Key contributions include:

  1. Database Construction: Tencent ML-Images amalgamates images from existing sources like ImageNet and Open Images. The integration involved merging class vocabularies, removing redundancies, and supplementing annotations using semantic hierarchy and class co-occurrence data.
  2. Efficient Training Framework: The ResNet-101 model was trained using this multi-label dataset through an optimized distributed deep learning framework, TFplus, which incorporates MPI and NCCL for accelerated computation.
  3. Imbalance Mitigation: The paper introduces a novel loss function to address class imbalance issues prevalent in large-scale datasets, by strategically weighting loss components.
  4. Comprehensive Evaluation: The model's visual representation quality was rigorously tested across several transfer learning tasks, including image classification, object detection, and semantic segmentation, using benchmark datasets like ImageNet and PASCAL VOC.

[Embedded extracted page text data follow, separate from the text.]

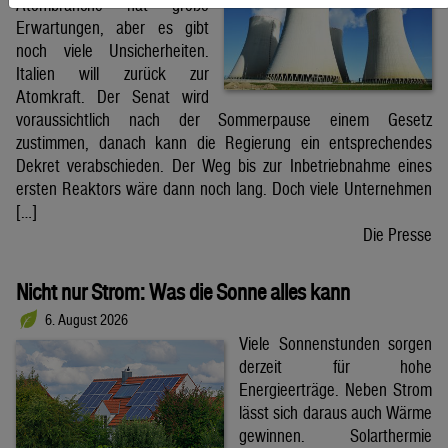
Atombranche hat große
Erwartungen, aber es gibt
noch viele Unsicherheiten.
Italien will zurück zur
Atomkraft. Der Senat wird
voraussichtlich nach der Sommerpause einem Gesetz
zustimmen, danach kann die Regierung ein entsprechendes
Dekret verabschieden. Der Weg bis zur Inbetriebnahme eines
ersten Reaktors wäre dann noch lang. Doch viele Unternehmen
[…]
Die Presse
Nicht nur Strom: Was die Sonne alles kann
6. August 2026
Viele Sonnenstunden sorgen
derzeit für hohe
Energieerträge. Neben Strom
lässt sich daraus auch Wärme
gewinnen. Solarthermie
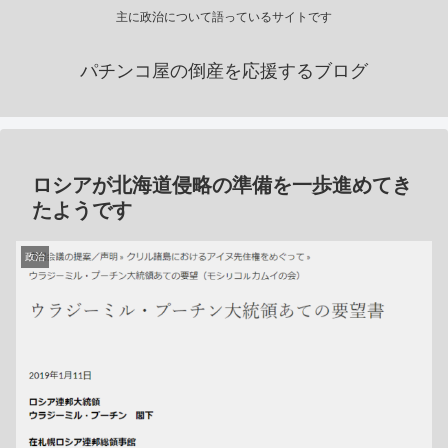
主に政治について語っているサイトです
パチンコ屋の倒産を応援するブログ
ロシアが北海道侵略の準備を一歩進めてき
たようです
政治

Numerical Results and Analysis

The ResNet-101 model trained on Tencent ML-Images demonstrated superior performance in transfer learning scenarios. Notably, the fine-tuned model showed significant improvements on tasks such as ImageNet classification, achieving top-1 and top-5 accuracies that surpassed benchmarks set by models pre-trained on datasets like JFT-300M.

Implications and Future Directions

The research highlights the benefits and feasibility of multi-label databases for visual learning tasks. It underscores the potential for more nuanced and comprehensive representations which can improve performance across diverse computer vision challenges. From a practical standpoint, the public release of the dataset and codebase is a significant step towards fostering future advancements in AI, enabling both academic and industrial entities to build upon this foundation.

In conclusion, the Tencent ML-Images dataset, coupled with the methodologies discussed, represents a pivotal resource in the field of visual representation learning. Future research might explore expanding class vocabularies or incorporating additional semantic layers to further enhance model performance. The dataset's impact on improving AI's interpretability and adaptability to complex visual environments is anticipated to be substantial.